Shared driverless cars could make roads safer, transport cheaper, and reduce vehicle numbers dramatically, according to a transport expert.
Work by Professor Hussein Dia from the Swinburne University Smart Cities Research Institute has suggested that more than 80% of cars could come off the road if fleets of shared, self-driving, electric vehicles become reality.
Dia is advising Australian road regulators on how to plan for this future.
In Australia, he said, data shows that peak car-sharing occurred in all major cities in roughly 2004, at least in terms of passenger-kilometres per capita. Increasing urbanisation, environmental awareness, and cost, all contributed to this fact.
Dia sees a future of fleets of shared self-driving vehicles accessed through apps powered by optimisation software calculating the most efficient route for multiple passengers.
Only 12% of cars required
In 2017, Dia’s team simulated what could happen to Melbourne if autonomous, taxi-like vehicles were available. They found that if the majority used self-driving shared vehicles, the number of vehicles on the road could drop between 43% and 88%.
“We can meet our demand for mobility using only 12% of the existing vehicle fleet,” he said. It could also free up as much as 83% of on-street parking and significantly lower carbon emissions, he noted.

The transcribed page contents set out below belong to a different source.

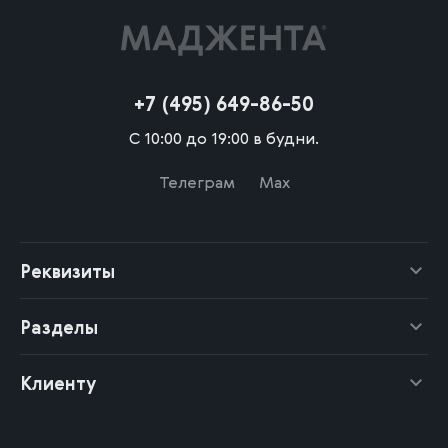
+7 (495) 649-86-50
С 10:00 до 19:00 в будни.
Телеграм
Max
Реквизиты
Разделы
Клиенту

Dia cited the success of the recent addition of the uberPOOL function to the Uber app service, in which a driver picks up and drops off multiple passengers going in the same direction.
The line will increasingly be blurred between the bus and a shared driverless car, he added. Ride-sharing is already much cheaper than taxis or single-passenger Ubers. If ride-sharing becomes common using driverless cars, Dia pointed out that the cost could come down by as much as 70%, bringing a ride-sharing service close to or below current public transport costs.
Dia also looks forward to a reduction in the 3,000 people that die daily in accidents caused by driver error globally. “We find that 90% of road accidents are due to human error, so it makes perfect sense to remove the driver, which is the key source of error.”